Mhaurndil

    Le roi est mort. Guidés par leur régent, le nécromancien Thannalion, les Mor’Sídhes parviennent à vaincre les Hommes et à revenir à la surface du monde. Cathal Fáil, roi des Hommes, conclue une alliance avec les Sídhes des bois d’Isnith : que les Mor’Sídhes tentent de franchir le fleuve qui sépare les deux peuples, et les Cal’Sídhes se rangeront du côté des humains dans la guerre.
    Mais les terres des Hommes sont-elles réellement au centre des préoccupations de Thannalion, ou vise-t-il un tout autre but ? Pourquoi ne se débarrasse-t-il pas de Morglin, héritier du trône des Mor’Sídhes ? Quel est le lien entre le jeune prince et la sphère lumineuse qu’il a arrachée au cou du père de Cathal, sur le champ de bataille ?
    Dans la tourmente de la guerre imminente, Morglin trouvera-t-il un sens aux rêves qui le possèdent ?

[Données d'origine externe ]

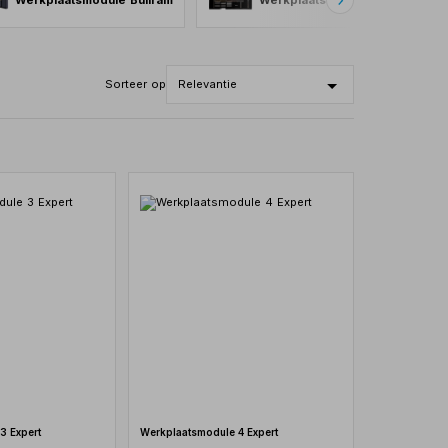
Werkplaatsmodule Bullram
Werkplaatsmodules Bunker
Sorteer op
3 Expert
Werkplaatsmodule 4 Expert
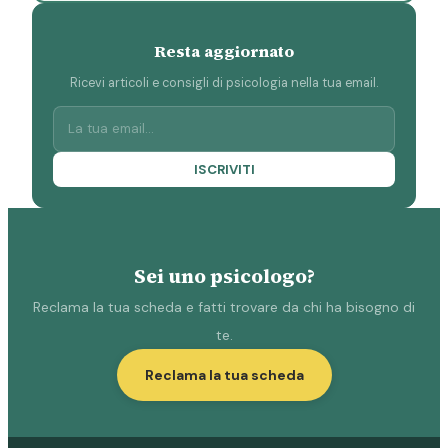
Resta aggiornato
Ricevi articoli e consigli di psicologia nella tua email.
ISCRIVITI
Sei uno psicologo?
Reclama la tua scheda e fatti trovare da chi ha bisogno di
te.
Reclama la tua scheda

Mhaurndil, tome 1 : Glasdiel

Qu’est-ce que c’est ?
    Mhaurndil a vu le jour il y a une quinzaine d’années, sous un autre nom, alors que je découvrais la fantasy. Au départ nouvelles d’ado, puis bande dessinée, après bien des remaniements, un premier roman a vu le jour il y a environ huit ans. Son format ne me satisfaisait pas : trop épais, pas assez développé sur certains points… Je me suis replongée dans son écriture voilà un an, et le premier tome de ce que j’espère être une trilogie est né : Glasdiel.
    Déjà bien avancés grâce au premier roman, les tomes suivants, Cardiel et Lindiel, seront écrits courant 2013 et 2014. Et, mon rêve, peut-être un quatrième et ultime tome naîtra-t-il finalement : Lenediel.
    Ce roman n’a pas de héros, à proprement parler. Il ne parle pas de la lutte des Bons contre les horribles Méchants. Il parle de différents protagonistes qui, tous, ont des rêves, des aspirations, des doutes, des peurs, et qui, tous, auront leur rôle à jouer dans le récit. Il n’y a pas de morale, pas de message, pas de combat sous-jacent : il n’y a qu’une histoire, portée par des personnages qui tentent de trouver leur place dans un monde tourmenté.

Pourquoi « Mhaurndil » ?
    Attention, grammaire sídh en vue !
    Mhaurndil ([va-or-nil]) signifie littéralement « sphères de tout ». C’est la contraction de « Is ndil ó Mhaur », les sphères de tout, expression qui désigne la réunion des sept sphères magiques présentes dans le roman. Mhaurndil est donc le nom de LA sphère, centre des convoitises.